Moi aussi j'aspire à ce scénario directement tiré des telenovelas bons marchés qui font rêver toutes les jeunes filles mais aucun de ces feuilletons ne m'a jamais appris comment réagir face à mon cas actuel. Cela fait un peu plus de deux heures que je suis arrivé sur le parking de l'église, attendant mon fiancé qui n'arrive pas. A moins qu'il n'ait été victime d'un horrible accident, chose dont j'aurai certainement été informée, je pense qu'il ne viendra pas. Je pousse un rire nerveux en regardant mon adorable bague de fiançailles à mon annulaire gauche. Nous aurions dû être en train de nous apprêter pour la soirée en ce moment. Je suis en train de me faire planter le jour de mon mariage et un violent déni m'empêche de réellement sentir le poids de ce qui m'arrive. J'espère encore que c'est une blague, un canular de mauvais goût... Mais plus le temps passe et plus le silence me répond : je ne me marierai pas aujourd'hui. Jonathan ne viendra pas.

J'ouvre la portière et remonte dans la voiture pour m'asseoir sur la banquette arrière. Le chauffeur de la petite Chevrolet de location me regarde dans le rétroviseur et un frisson me parcourt l'échine, se mariant avec un courant d'air frais qui frappe la peau nue de mon dos. A son regard je sais qu'il sait. Tout le monde sait. Aucun homme ne ferait ainsi attendre sa future femme. Aucun homme digne ne laisserait la femme qu'il aime subir une telle humiliation.
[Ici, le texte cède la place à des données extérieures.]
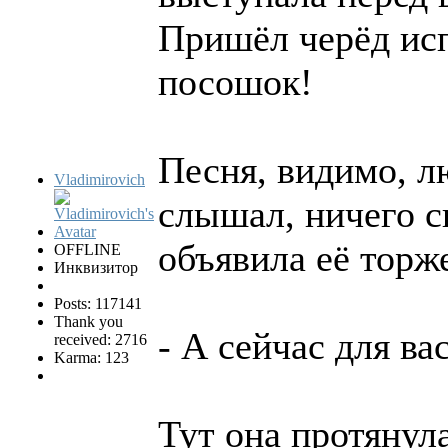
Пришёл черёд исп
посошок!
Песня, видимо, л
Vladimirovich
слышал, ничего с
объявила её торж
OFFLINE
Инквизитор
Posts: 117141
Thank you
- А сейчас для вас 
received: 2716
Karma: 123
Тут она протянул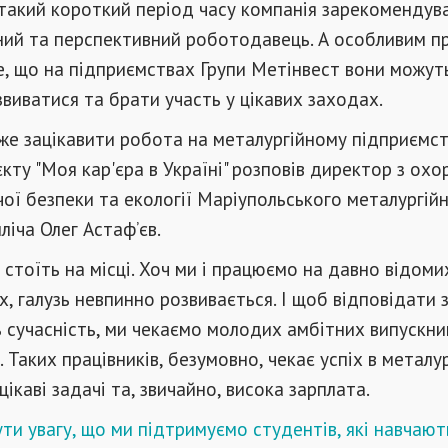
 такий короткий період часу компанія зарекомендув
ний та перспективний роботодавець. А особливим п
е, що на підприємствах Групи Метінвест вони можут
виватися та брати участь у цікавих заходах.
же зацікавити робота на металургійному підприємст
кту "Моя кар'єра в Україні" розповів директор з охо
чої безпеки та екології Маріупольського металургій
лліча Олег Астаф’єв.
е стоїть на місці. Хоч ми і працюємо на давно відоми
, галузь невпинно розвивається. І щоб відповідати 
ь сучасність, ми чекаємо молодих амбітних випускник
 Таких працівників, безумовно, чекає успіх в металур
цікаві задачі та, звичайно, висока зарплата.
ти увагу, що ми підтримуємо студентів, які навчают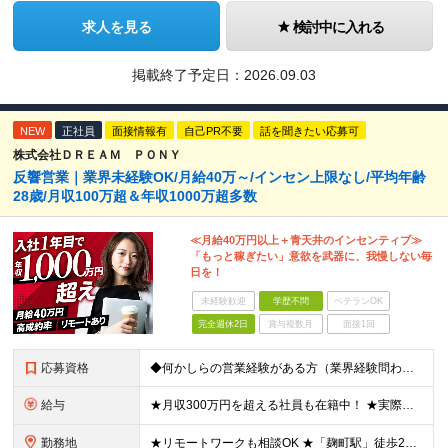
求人を見る
検討中に入れる
掲載終了予定日：
2026.09.03
NEW
正社員
面接情報有
自己PR不要
話を聞きたい応募可
株式会社ＤＲＥＡＭ ＰＯＮＹ
反響営業｜業界未経験OK/月給40万～/インセン上限なし/平均年齢
28歳/月収100万超＆年収1000万超多数
≪月給40万円以上＋青天井のインセンティブ≫
「もっと稼ぎたい」意欲を武器に、我慢しない毎
日を！
未経験歓迎
学歴不問
ベテランOK
完全週休2日
賞与複数月
面接1回
応募資格
◆何かしらの営業経験がある方（業界経験問わず） ◆学歴不問 ＼こんな方にオススメ／ ◎今よりしっかり稼ぎたい方 ◎刺激のある環境で活躍したい方 ◎新しいことにも前向きにチャレンジできる方 ◎フットワ
給与
★月収300万円を超える社員も在籍中！ ★実際の例：入社3カ月（27歳）月給75万円（基本給40万円＋インセンティブ35万円） ★実績次第で月収60万円～100万円以上も十分に目指せます。 ◆月給4
勤務地
★リモートワークも相談OK ★「麹町駅」徒歩2分／転勤なし 【東京本社】 東京都千代田区麹町4-2-11 2階 (変更の範囲)上記を除く当社関連勤務地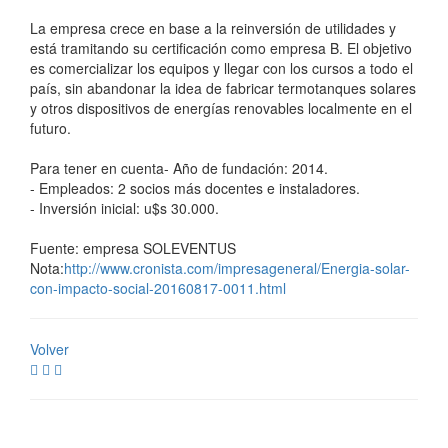
La empresa crece en base a la reinversión de utilidades y
está tramitando su certificación como empresa B. El objetivo
es comercializar los equipos y llegar con los cursos a todo el
país, sin abandonar la idea de fabricar termotanques solares
y otros dispositivos de energías renovables localmente en el
futuro.
Para tener en cuenta- Año de fundación: 2014.
- Empleados: 2 socios más docentes e instaladores.
- Inversión inicial: u$s 30.000.
Fuente: empresa SOLEVENTUS
Nota:
http://www.cronista.com/impresageneral/Energia-solar-
con-impacto-social-20160817-0011.html
Volver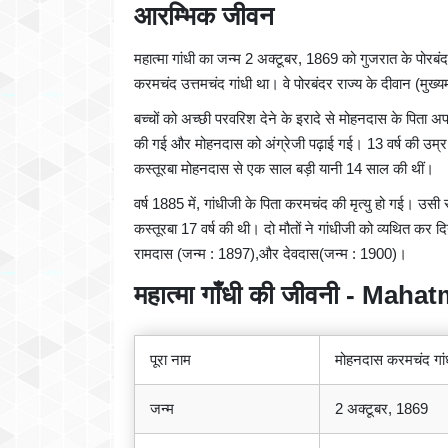
आरम्भिक जीवन
महात्मा गांधी का जन्म 2 अक्टूबर, 1869 को गुजरात के पोर
करमचंद उत्तमचंद गांधी था। वे पोरबंदर राज्य के दीवान (मुख्
बच्चों को अच्छी परवरिश देने के इरादे से मोहनदास के पिता अ
की गई और मोहनदास को अंग्रेजी पढ़ाई गई। 13 वर्ष की उम्र
कस्तूरबा मोहनदास से एक साल बड़ी यानी 14 साल की थीं।
वर्ष 1885 में, गांधीजी के पिता करमचंद की मृत्यु हो गई। उस
कस्तूरबा 17 वर्ष की थी। दो मौतों ने गांधीजी को व्यथित कर 
रामदास (जन्म : 1897),और देवदास(जन्म : 1900)।
महात्मा गाँधी की जीवनी - Ma
पूरा नाम
मोहनदास करमचंद गां
जन्म
2 अक्टूबर, 1869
Je baisse les yeux, contemplant les détails de ma robe. Elle est splendide. Je me suis regardée dans le miroir et je me rappelle que je suis vraiment magnifique. Je suis prête à me marier. Je suis prête à dire oui jusqu'à ce que la mort me sépare de cet homme. J'appuie sur le bouton de mon téléphone et je tombe nez à nez sur une photo de nous. Jonathan me tient dans ses bras alors que nous nous sourions amoureusement. C'est à cet instant que je réalise vraiment qu'il ne viendra pas. Jonathan ne viendra pas... Et tout le monde le sait. Mon souffle se bloque dans mon œsophage contracté et des années de ma vie défilent devant mes yeux dans un odieux kaléidoscope. Mes larmes arrivent très vite et bientôt, des gouttelettes viennent s'échouer sur la couleur blanche immaculée de ma robe. Une larme, puis une autre, puis encore une autre... Plusieurs cris font la queue dans ma gorge, se bousculant à toute vitesse pour avoir une chance de s'affranchir de mon corps. La chaire de poule s'étale sur ma peau et je me mets à trembler. Soit je fais une crise d'angoisse soit je suis en train de mourir. Je meurs... À cet instant précis je veux mourir car je ne suis pas certaine de pouvoir porter la douleur qui étreint mon cœur.